Against Inter in the final, Bayern’s luck finally ran out. They enjoyed over 60 per cent of the possession and Robben gave left back Cristian Chivu the run around for 25 minutes. But possession doesn’t equal domination. ITV commentator Clive Tyldesley was simply talking codswallop when he claimed that Bayern had ‘controlled the game’. Inter soaked up the pressure and restricted Bayern to long range efforts. And they were swift and clinical on the break. It you want an object lesson in how to control a game without possession, Inter provided it. This was classic counter-attacking football.

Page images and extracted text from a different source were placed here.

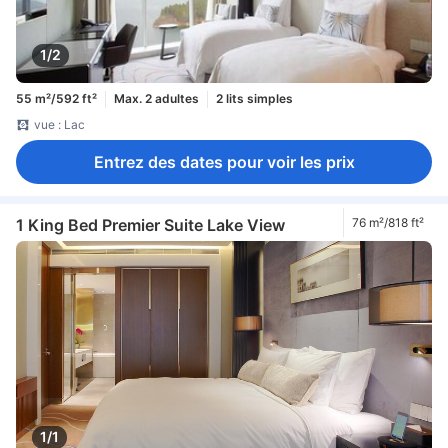
1/2
55 m²/592 ft²
Max. 2 adultes
2 lits simples
vue : Lac
Entrez des dates pour voir les prix
1 King Bed Premier Suite Lake View
76 m²/818 ft²
1/1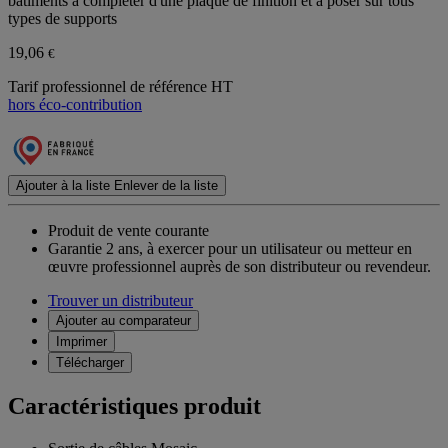
bâtiments à compléter d'une plaque de finition et à poser sur tous
types de supports
19,06
€
Tarif professionnel de référence HT
hors éco-contribution
Ajouter à la liste
Enlever de la liste
Produit de vente courante
Garantie 2 ans,
à exercer pour un utilisateur ou metteur en
œuvre professionnel auprès de son distributeur ou revendeur.
Trouver un distributeur
Ajouter au comparateur
Imprimer
Télécharger
Caractéristiques produit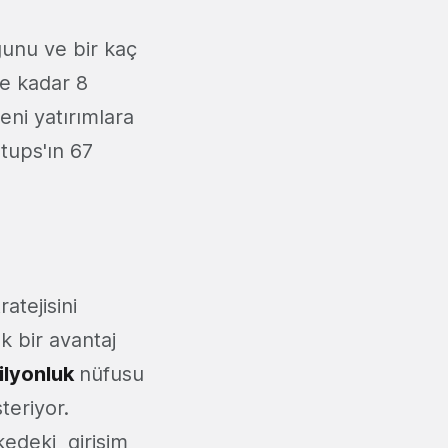
unu ve bir kaç
ye kadar 8
eni yatırımlara
tups'ın 67
atejisini
 bir avantaj
ilyonluk
nüfusu
teriyor.
kedeki girişim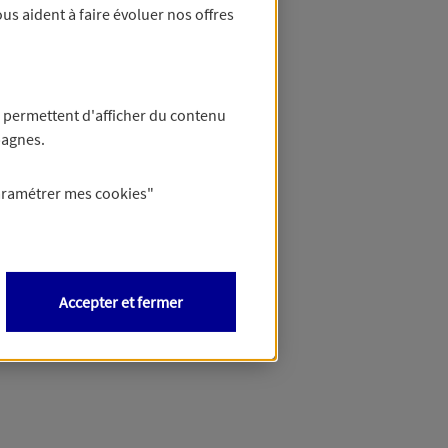
us aident à faire évoluer nos offres
 permettent d'afficher du contenu
pagnes.
aramétrer mes
cookies
"
Accepter et fermer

Football isn’t only about attacking. Defending is no less important. Stop the other side from scoring and you can’t lose. Only philistines fail to appreciate the virtues of a well-drilled defence. Defending is an art form in its own right although only the Italians – and of course Mourinho – seem to appreciate this. Against Bayern, Inter showed not only how to defend with discipline and patience but how to strike with pace and precision on the counter-attack. You didn’t see interminable passing triangles but – whisper it – Milito’s goals were aesthetically pleasing in their own right. It’s time we did away with the lazy polarity of winning versus beautiful football. As the Inter fans who partied last Saturday night away will testify: winning is beautiful.
Duleep Allirajah is spiked’s sports columnist.